═══ Records for processing ═══

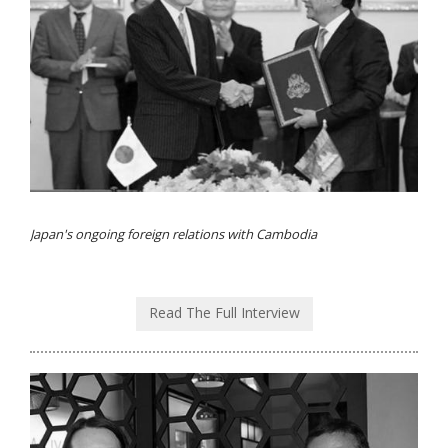
Japan's ongoing foreign relations with Cambodia
Read The Full Interview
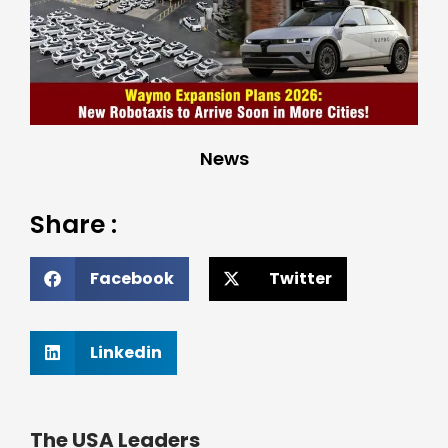
News
Share :
Facebook
Twitter
Linkedin
The USA Leaders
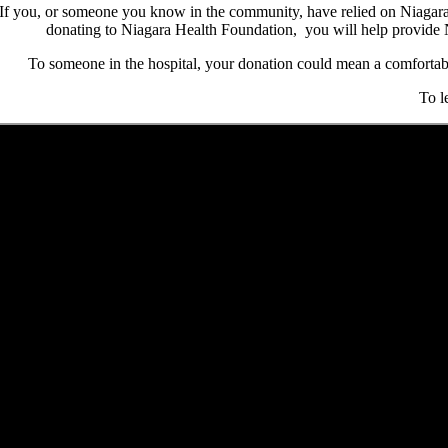
If you, or someone you know in the community, have relied on Niagara 
donating to Niagara Health Foundation, you will help provide Ni
To someone in the hospital, your donation could mean a comfortable
To l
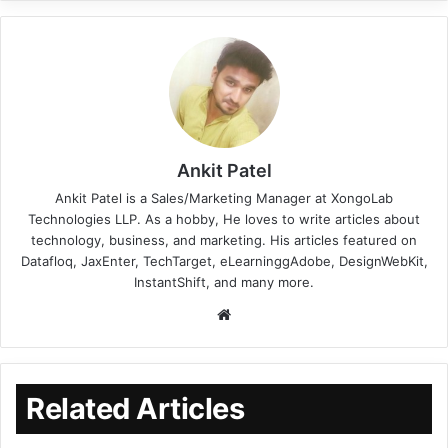
Ankit Patel
Ankit Patel is a Sales/Marketing Manager at XongoLab
Technologies LLP. As a hobby, He loves to write articles about
technology, business, and marketing. His articles featured on
Datafloq, JaxEnter, TechTarget, eLearninggAdobe, DesignWebKit,
InstantShift, and many more.
Related Articles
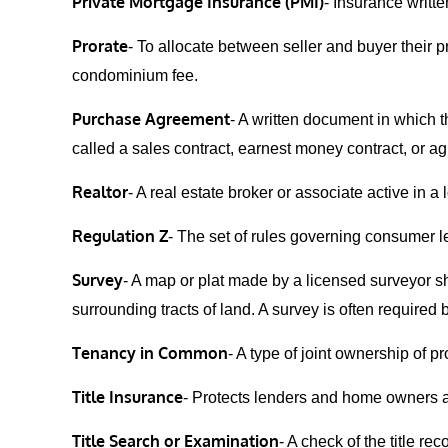
Private Mortgage Insurance (PMI)
- Insurance writt
Prorate
- To allocate between seller and buyer their p
condominium fee.
Purchase Agreement
- A written document in which t
called a sales contract, earnest money contract, or ag
Realtor
- A real estate broker or associate active in a
Regulation Z
- The set of rules governing consumer 
Survey
- A map or plat made by a licensed surveyor sh
surrounding tracts of land. A survey is often required b
Tenancy in Common
- A type of joint ownership of p
Title Insurance
- Protects lenders and home owners agai
Title Search or Examination
- A check of the title r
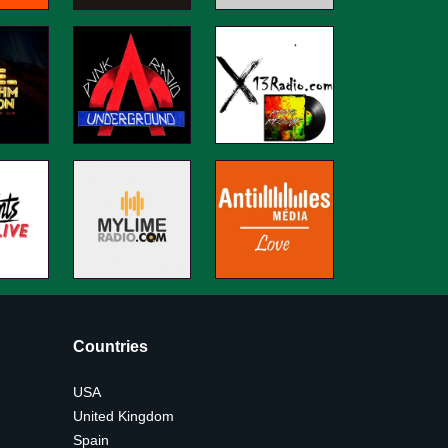
Countries
USA
United Kingdom
Spain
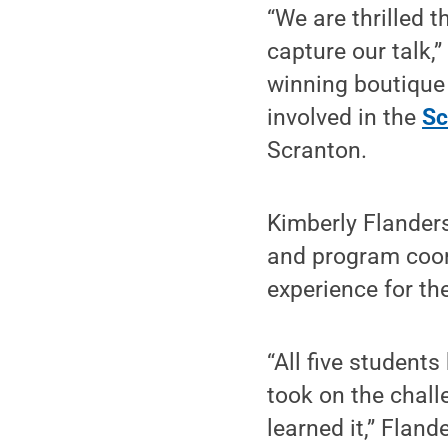
“We are thrilled 
capture our talk
winning boutique 
involved in the
Sc
Scranton.
Kimberly Flander
and program coord
experience for th
“All five student
took on the chall
learned it,” Fland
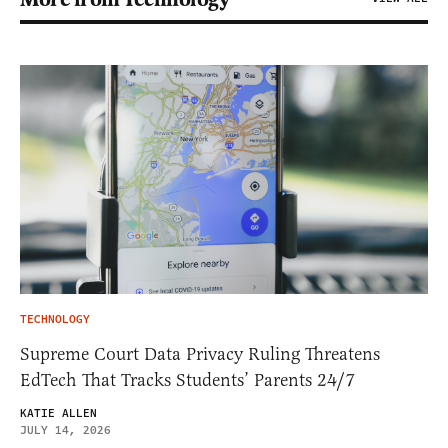
TECHNOLOGY
Supreme Court Data Privacy Ruling Threatens
EdTech That Tracks Students’ Parents 24/7
KATIE ALLEN
JULY 14, 2026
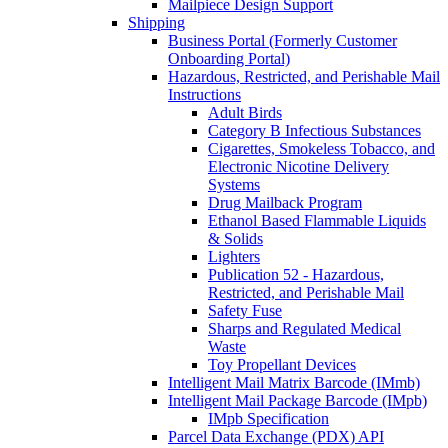
Mailpiece Design Support
Shipping
Business Portal (Formerly Customer
Onboarding Portal)
Hazardous, Restricted, and Perishable Mail
Instructions
Adult Birds
Category B Infectious Substances
Cigarettes, Smokeless Tobacco, and
Electronic Nicotine Delivery
Systems
Drug Mailback Program
Ethanol Based Flammable Liquids
& Solids
Lighters
Publication 52 - Hazardous,
Restricted, and Perishable Mail
Safety Fuse
Sharps and Regulated Medical
Waste
Toy Propellant Devices
Intelligent Mail Matrix Barcode (IMmb)
Intelligent Mail Package Barcode (IMpb)
IMpb Specification
Parcel Data Exchange (PDX) API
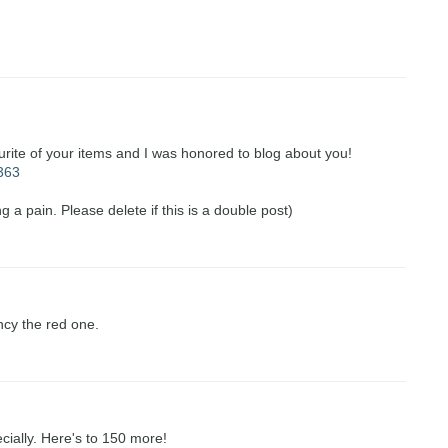
urite of your items and I was honored to blog about you!
=363
g a pain. Please delete if this is a double post)
ncy the red one.
ecially. Here's to 150 more!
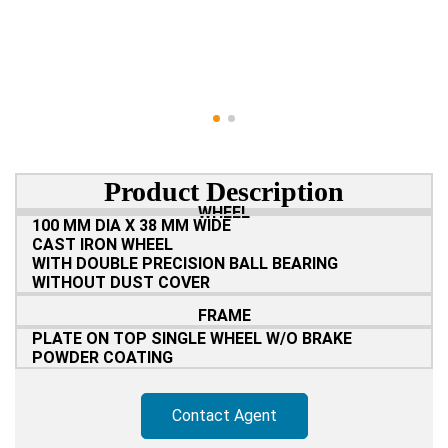
Product Description
WHEEL
100 MM DIA X 38 MM WIDE
CAST IRON WHEEL
WITH DOUBLE PRECISION BALL BEARING
WITHOUT DUST COVER
FRAME
PLATE ON TOP SINGLE WHEEL W/O BRAKE
POWDER COATING
Contact Agent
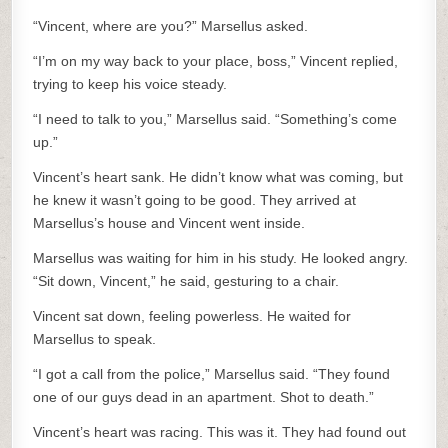
“Vincent, where are you?” Marsellus asked.
“I’m on my way back to your place, boss,” Vincent replied,
trying to keep his voice steady.
“I need to talk to you,” Marsellus said. “Something’s come
up.”
Vincent’s heart sank. He didn’t know what was coming, but
he knew it wasn’t going to be good. They arrived at
Marsellus’s house and Vincent went inside.
Marsellus was waiting for him in his study. He looked angry.
“Sit down, Vincent,” he said, gesturing to a chair.
Vincent sat down, feeling powerless. He waited for
Marsellus to speak.
“I got a call from the police,” Marsellus said. “They found
one of our guys dead in an apartment. Shot to death.”
Vincent’s heart was racing. This was it. They had found out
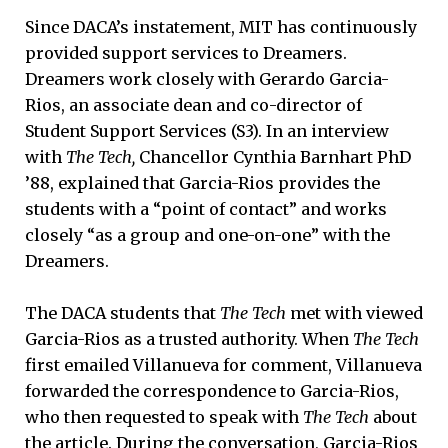
Since DACA’s instatement, MIT has continuously
provided support services to Dreamers.
Dreamers work closely with Gerardo Garcia-
Rios, an associate dean and co-director of
Student Support Services (S3). In an interview
with
The Tech,
Chancellor Cynthia Barnhart PhD
’88, explained that Garcia-Rios provides the
students with a “point of contact” and works
closely “as a group and one-on-one” with the
Dreamers.
The DACA students that
The Tech
met with viewed
Garcia-Rios as a trusted authority. When
The Tech
first emailed Villanueva for comment, Villanueva
forwarded the correspondence to Garcia-Rios,
who then requested to speak with
The Tech
about
the article. During the conversation, Garcia-Rios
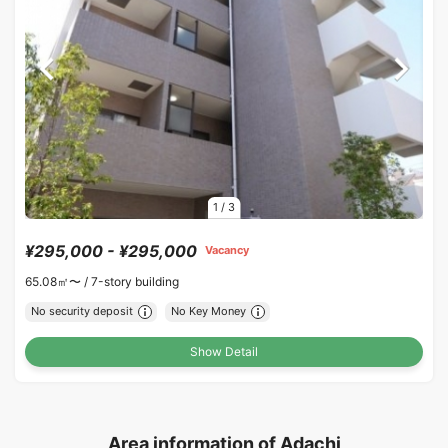
1
/
3
¥295,000 - ¥295,000
Vacancy
65.08㎡〜 /
7-story building
No security deposit
No Key Money
Show Detail
Area information of Adachi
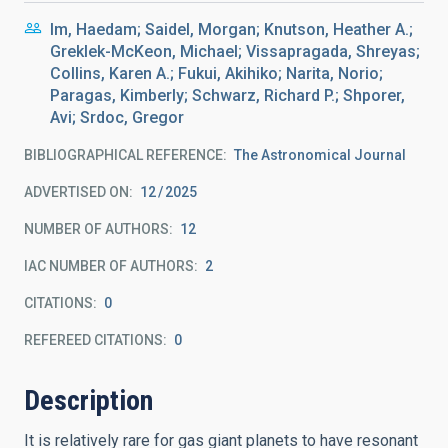
Im, Haedam; Saidel, Morgan; Knutson, Heather A.;
Greklek-McKeon, Michael; Vissapragada, Shreyas;
Collins, Karen A.; Fukui, Akihiko; Narita, Norio;
Paragas, Kimberly; Schwarz, Richard P.; Shporer,
Avi; Srdoc, Gregor
BIBLIOGRAPHICAL REFERENCE
The Astronomical Journal
ADVERTISED ON:
12
2025
NUMBER OF AUTHORS
12
IAC NUMBER OF AUTHORS
2
CITATIONS
0
REFEREED CITATIONS
0
Description
It is relatively rare for gas giant planets to have resonant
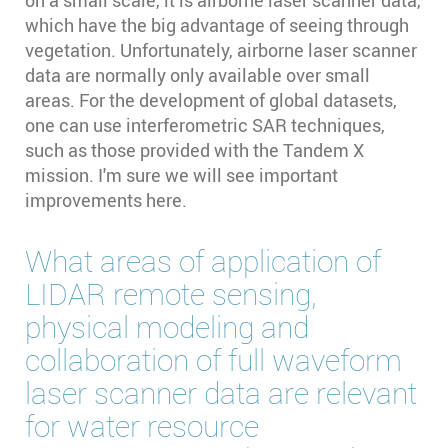
which have the big advantage of seeing through
vegetation. Unfortunately, airborne laser scanner
data are normally only available over small
areas. For the development of global datasets,
one can use interferometric SAR techniques,
such as those provided with the Tandem X
mission. I'm sure we will see important
improvements here.
What areas of application of
LIDAR remote sensing,
physical modeling and
collaboration of full waveform
laser scanner data are relevant
for water resource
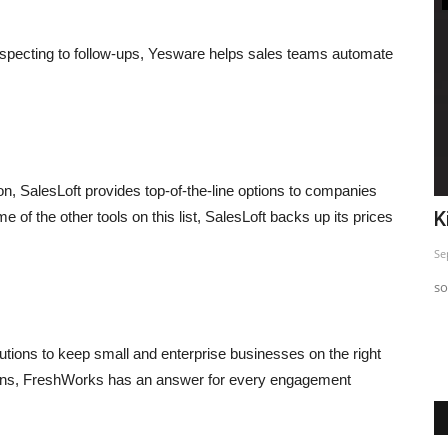
rospecting to follow-ups, Yesware helps sales teams automate
on, SalesLoft provides top-of-the-line options to companies
Powerful Instagram Marketing Tips
K
of the other tools on this list, SalesLoft backs up its prices
Sep 24, 2023
0
Se
Powerful Instagram Marketing Tips to help you grow your
so
Instagram account
asis.
tions to keep small and enterprise businesses on the right
tions, FreshWorks has an answer for every engagement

═══

▶ [Task description]: Leaving out each picture, repeat exactly the lines above from the one that contains "called a sales" through the one that contains "Safety Fuse".

▶ [Output of the task]:
called a sales contract, earnest money contract, or ag
Realtor
- A real estate broker or associate active in a
Regulation Z
- The set of rules governing consumer 
Survey
- A map or plat made by a licensed surveyor sh
surrounding tracts of land. A survey is often required b
Tenancy in Common
- A type of joint ownership of p
Title Insurance
- Protects lenders and home owners agai
Title Search or Examination
- A check of the title r
Countries
USA
United Kingdom
Spain
“We are thrilled 
capture our talk
winning boutique 
involved in the
Sc
Scranton.
Kimberly Flander
and program coord
experience for th
“All five student
took on the chall
learned it,” Fland
TECHNOLOGY
Supreme Court Data Privacy Ruling Threatens
EdTech That Tracks Students’ Parents 24/7
KATIE ALLEN
JULY 14, 2026
Mailpiece Design Support
Shipping
Business Portal (Formerly Customer
Onboarding Portal)
Hazardous, Restricted, and Perishable Mail
Instructions
Adult Birds
Category B Infectious Substances
Cigarettes, Smokeless Tobacco, and
Electronic Nicotine Delivery
Systems
Drug Mailback Program
Ethanol Based Flammable Liquids
& Solids
Lighters
Publication 52 - Hazardous,
Restricted, and Perishable Mail
Safety Fuse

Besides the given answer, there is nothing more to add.